Output, exactly as written, the lines below starting at the line containing "Point out **right heart ventricle**." and ending at the line containing "Outline whatever counts". Drop the pictures and keep both end lines.
**** Material for this task
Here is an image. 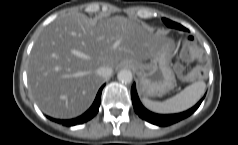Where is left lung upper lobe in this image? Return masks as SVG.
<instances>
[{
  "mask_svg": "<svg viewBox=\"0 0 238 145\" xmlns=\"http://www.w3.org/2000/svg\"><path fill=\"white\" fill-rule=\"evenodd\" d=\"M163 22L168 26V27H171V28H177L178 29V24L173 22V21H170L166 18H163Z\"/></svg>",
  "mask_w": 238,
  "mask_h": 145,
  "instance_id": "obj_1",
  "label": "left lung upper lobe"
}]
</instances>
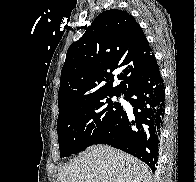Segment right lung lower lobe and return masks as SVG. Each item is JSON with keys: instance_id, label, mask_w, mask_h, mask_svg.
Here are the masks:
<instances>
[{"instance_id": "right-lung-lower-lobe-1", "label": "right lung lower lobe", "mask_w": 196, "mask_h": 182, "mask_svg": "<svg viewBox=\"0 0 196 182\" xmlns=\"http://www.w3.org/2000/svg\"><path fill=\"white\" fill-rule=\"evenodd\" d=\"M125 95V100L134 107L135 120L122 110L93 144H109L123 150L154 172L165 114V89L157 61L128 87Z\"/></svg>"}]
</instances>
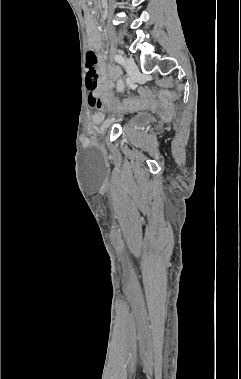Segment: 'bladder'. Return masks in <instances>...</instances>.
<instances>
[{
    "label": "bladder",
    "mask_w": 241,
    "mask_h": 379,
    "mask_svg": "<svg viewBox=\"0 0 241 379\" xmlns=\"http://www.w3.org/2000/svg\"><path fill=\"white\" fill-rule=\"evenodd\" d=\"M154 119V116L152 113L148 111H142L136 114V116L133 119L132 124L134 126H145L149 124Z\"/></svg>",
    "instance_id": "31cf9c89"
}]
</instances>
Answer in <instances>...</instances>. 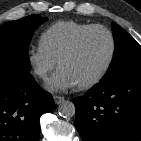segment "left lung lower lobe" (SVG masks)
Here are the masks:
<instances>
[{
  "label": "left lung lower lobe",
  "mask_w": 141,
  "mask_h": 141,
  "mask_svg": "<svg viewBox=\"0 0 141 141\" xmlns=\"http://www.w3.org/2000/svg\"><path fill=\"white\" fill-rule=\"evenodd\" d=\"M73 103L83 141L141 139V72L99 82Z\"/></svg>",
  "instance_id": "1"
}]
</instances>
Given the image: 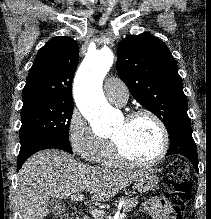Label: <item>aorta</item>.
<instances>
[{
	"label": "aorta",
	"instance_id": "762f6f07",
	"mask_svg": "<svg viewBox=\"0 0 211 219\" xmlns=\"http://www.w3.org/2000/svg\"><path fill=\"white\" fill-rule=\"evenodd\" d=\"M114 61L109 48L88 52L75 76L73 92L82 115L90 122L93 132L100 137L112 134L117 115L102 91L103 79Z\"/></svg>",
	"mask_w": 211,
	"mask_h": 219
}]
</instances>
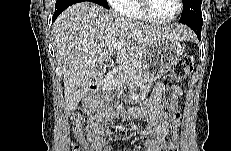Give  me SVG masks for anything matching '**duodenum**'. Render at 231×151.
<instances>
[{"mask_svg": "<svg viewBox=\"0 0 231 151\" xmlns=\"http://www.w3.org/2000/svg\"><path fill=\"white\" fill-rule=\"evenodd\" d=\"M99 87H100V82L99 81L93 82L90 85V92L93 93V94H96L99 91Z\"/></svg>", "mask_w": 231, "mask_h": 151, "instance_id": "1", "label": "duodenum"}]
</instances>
********
**** Material for this task
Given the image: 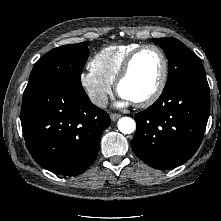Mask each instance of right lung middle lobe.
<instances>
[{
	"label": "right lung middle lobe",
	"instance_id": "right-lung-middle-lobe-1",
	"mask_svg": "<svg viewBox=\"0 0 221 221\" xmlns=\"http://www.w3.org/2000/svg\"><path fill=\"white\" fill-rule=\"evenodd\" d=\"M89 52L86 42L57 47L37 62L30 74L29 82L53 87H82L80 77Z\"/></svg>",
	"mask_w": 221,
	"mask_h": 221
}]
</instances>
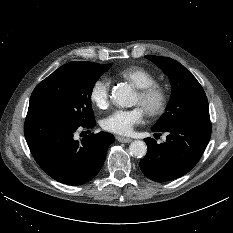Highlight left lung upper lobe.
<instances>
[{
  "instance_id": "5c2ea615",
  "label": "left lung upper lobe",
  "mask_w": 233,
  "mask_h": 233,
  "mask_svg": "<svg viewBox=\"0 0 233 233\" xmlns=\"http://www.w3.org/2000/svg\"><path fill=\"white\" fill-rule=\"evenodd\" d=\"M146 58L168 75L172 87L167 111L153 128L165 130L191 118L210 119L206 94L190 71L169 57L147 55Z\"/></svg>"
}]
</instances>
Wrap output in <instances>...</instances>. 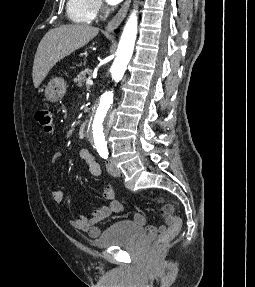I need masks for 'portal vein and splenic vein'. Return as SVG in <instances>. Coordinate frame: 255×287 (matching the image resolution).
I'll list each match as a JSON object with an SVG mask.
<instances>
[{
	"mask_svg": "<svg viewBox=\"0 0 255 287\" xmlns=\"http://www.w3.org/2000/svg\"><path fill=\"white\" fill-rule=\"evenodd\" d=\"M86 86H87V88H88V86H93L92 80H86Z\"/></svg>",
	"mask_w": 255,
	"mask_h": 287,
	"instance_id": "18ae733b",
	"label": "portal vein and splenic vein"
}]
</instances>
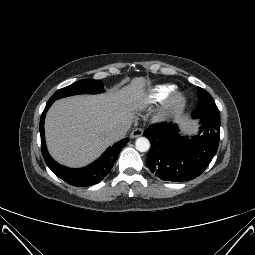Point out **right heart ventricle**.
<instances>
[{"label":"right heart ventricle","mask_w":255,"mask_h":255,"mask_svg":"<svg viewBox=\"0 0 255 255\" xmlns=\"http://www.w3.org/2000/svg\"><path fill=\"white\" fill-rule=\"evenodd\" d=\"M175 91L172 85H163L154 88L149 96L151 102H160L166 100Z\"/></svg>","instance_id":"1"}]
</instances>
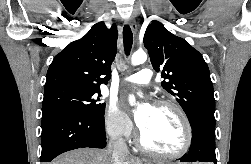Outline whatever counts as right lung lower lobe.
********
_Task result:_
Point out **right heart ventricle**.
<instances>
[{"label":"right heart ventricle","mask_w":255,"mask_h":255,"mask_svg":"<svg viewBox=\"0 0 255 255\" xmlns=\"http://www.w3.org/2000/svg\"><path fill=\"white\" fill-rule=\"evenodd\" d=\"M175 91L172 85H163L154 88L149 96L151 102H160L166 100Z\"/></svg>","instance_id":"1"}]
</instances>
Outline whatever counts as right lung lower lobe.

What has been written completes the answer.